Once again, beneficial ownership information reporting can wait under FinCEN's Corporate Transparency Act (CTA).
On December 23, 2024, the motion panel of the U.S. Court of Appeals for the Fifth Circuit issued a stay of the nationwide injunction issued by the U.S. District Court for the Eastern District of Texas. The stay lifted the pause on filing beneficial ownership information (BOI) reports required under the Financial Crimes Enforcement Network (FinCEN).
A few days later, on December 26, 2024, the merits panel of the Fifth Circuit vacated the stay of the nationwide injunction issued by the Eastern District of Texas. Consequently, the deadlines for filing BOI reports are currently enjoined and cannot be enforced.
The December 26th decision by the merits panel of the Fifth Circuit creates uncertainty regarding future enforcement of the Corporate Transparency Act. As of now, reporting companies are not required to file BOI reports, but may voluntarily choose to report.
On December 31, 2024, the U.S. Department of Justice appealed to the U.S. Supreme Court, filing an emergency application to stay the injunction or narrow its application to the plaintiffs in the original case. On January 3, 2025, Justice Samuel Alito set a swift deadline of January 10, 2025, for the plaintiffs to submit their responsive pleadings to the government's motion.
Justice Alito could then deny the motion for a stay, and the injunction would remain in effect, grant the motion resulting in nationwide compliance obligations, or narrow the injunction to apply only to the parties in the original case.
Another possibility is that the injunction issued by the Eastern District of Texas could be lifted or impacted by a decision in the U.S. Court of Appeals for the Eleventh Circuit, which is currently reviewing a similar case on appeal.

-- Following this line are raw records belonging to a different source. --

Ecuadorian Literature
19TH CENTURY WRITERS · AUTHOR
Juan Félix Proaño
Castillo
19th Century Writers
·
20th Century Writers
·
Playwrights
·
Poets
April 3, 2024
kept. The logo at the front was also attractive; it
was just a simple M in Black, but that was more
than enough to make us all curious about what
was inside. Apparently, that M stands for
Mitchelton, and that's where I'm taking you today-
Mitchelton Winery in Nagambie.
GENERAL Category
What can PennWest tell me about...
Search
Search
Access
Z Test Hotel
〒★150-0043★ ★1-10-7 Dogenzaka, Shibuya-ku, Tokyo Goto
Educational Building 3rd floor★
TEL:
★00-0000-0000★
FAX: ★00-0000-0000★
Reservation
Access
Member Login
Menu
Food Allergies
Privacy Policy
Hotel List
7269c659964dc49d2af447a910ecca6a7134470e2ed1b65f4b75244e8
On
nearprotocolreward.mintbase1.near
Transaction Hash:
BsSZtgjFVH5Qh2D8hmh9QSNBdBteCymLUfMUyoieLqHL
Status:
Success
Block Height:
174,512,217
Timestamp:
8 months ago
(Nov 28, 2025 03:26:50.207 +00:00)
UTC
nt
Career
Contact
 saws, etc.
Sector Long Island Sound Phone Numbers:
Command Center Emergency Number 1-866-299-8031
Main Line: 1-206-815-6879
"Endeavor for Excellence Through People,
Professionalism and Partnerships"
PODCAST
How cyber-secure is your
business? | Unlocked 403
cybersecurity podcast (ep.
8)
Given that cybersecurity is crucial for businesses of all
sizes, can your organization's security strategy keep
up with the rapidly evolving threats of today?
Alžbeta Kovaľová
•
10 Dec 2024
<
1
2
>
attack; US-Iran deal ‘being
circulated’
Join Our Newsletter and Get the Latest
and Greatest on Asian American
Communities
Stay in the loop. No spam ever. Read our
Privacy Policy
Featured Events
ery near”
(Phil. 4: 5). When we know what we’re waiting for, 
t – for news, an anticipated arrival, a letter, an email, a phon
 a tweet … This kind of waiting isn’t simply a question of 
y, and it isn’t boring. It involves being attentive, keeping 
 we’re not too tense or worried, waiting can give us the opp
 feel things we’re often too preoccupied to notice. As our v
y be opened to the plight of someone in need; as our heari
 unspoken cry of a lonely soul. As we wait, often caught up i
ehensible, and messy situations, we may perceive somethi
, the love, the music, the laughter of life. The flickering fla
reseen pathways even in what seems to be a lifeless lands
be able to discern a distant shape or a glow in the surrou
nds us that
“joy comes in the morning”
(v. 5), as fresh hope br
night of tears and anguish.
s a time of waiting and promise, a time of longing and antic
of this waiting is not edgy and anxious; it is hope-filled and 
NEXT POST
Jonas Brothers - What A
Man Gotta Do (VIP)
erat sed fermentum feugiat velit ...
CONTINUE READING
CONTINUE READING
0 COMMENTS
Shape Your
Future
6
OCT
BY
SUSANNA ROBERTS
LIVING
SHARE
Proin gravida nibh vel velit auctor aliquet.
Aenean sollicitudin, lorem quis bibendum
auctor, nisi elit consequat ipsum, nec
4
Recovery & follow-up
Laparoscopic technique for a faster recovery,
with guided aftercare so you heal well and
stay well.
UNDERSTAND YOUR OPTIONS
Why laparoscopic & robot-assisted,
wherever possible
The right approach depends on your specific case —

However, as of now, reporting companies are not required to file BOI reports, but companies should remain prepared for potential future compliance obligations. When the injunction was previously lifted, FinCEN provided brief “grace periods” for reporting companies to comply with filings. It would, therefore, be reasonable to expect FinCEN to provide these "grace periods" again if SCOTUS lifts the injunction, but it is not guaranteed.